- Tim Graf
- Kevin Joerg
- Moritz Daendliker
This repository is part of a project from the course "Big Data Analytics" at the University of St. Gallen which was held in the fall semester 2021 as part of the Master in Banking & Finance curriculum.
The aim of the following project was to project US voting outcomes on a county level with the use of data on ~3 million used-cars that were listed in the month prior to the elections. The study is able to forecast 300-400 counties depending on the computational method in use.
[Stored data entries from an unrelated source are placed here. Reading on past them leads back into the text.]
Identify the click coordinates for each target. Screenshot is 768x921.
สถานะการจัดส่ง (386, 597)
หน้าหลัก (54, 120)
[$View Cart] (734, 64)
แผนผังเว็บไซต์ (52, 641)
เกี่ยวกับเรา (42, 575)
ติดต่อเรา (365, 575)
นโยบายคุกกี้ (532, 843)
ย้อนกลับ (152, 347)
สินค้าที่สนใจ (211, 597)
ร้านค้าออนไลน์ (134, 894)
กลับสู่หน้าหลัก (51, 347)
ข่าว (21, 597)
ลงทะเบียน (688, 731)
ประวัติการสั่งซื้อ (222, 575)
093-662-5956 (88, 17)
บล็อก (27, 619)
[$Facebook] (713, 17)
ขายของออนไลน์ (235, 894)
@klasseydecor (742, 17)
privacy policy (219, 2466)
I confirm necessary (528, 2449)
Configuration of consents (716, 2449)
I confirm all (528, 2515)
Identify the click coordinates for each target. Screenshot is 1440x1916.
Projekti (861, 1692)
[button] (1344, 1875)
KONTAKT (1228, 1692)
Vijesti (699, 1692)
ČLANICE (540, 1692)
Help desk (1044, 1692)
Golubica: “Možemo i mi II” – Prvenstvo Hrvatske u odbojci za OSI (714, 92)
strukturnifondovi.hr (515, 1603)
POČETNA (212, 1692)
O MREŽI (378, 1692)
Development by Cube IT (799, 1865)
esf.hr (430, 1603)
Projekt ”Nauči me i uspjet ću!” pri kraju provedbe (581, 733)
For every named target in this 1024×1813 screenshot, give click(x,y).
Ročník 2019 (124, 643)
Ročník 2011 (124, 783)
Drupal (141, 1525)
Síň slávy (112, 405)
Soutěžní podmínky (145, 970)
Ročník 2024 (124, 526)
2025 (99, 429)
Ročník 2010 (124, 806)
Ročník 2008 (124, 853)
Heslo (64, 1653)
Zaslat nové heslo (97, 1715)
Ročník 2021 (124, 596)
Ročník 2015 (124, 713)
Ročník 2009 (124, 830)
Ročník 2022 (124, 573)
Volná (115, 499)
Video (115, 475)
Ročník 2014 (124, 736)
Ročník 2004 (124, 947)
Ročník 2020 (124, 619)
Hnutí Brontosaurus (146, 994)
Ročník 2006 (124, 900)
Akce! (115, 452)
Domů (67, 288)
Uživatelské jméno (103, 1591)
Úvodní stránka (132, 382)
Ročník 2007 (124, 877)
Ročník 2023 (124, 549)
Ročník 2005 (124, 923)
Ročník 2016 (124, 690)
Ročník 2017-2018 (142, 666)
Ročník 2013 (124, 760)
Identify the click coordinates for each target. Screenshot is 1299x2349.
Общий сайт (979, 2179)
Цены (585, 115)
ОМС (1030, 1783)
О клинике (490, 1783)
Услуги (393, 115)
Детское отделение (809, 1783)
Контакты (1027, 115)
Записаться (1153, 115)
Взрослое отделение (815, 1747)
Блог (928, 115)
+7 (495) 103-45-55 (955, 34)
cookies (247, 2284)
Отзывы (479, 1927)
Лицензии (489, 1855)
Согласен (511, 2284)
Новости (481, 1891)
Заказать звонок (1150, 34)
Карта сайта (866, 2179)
- Download the datasets from:
- US Used cars dataset: https://www.kaggle.com/ananaymital/us-used-cars-dataset
- MIT Election Lab Voting Data: https://github.com/MEDSL/2020-elections-official
- State Level Election Outcome: https://dataverse.harvard.edu/dataset.xhtml?persistentId=doi:10.7910/DVN/42MVDX
-
Run code files sequentially
-
Check presentation for an overview on the methodology and results.
- Linear regression uses GPU acceleration method. This may only work on NVIDIA GPUs which are CUDA enabled.
- XGBoost takes up a lot of memory. If you do not have access to a powerful computer (on-premise or cloud), you may want to go ahead with 05_XGB_OOM (out-of-memory)
- XGBoost takes a long time to compute.
This code was used for research-purposes only.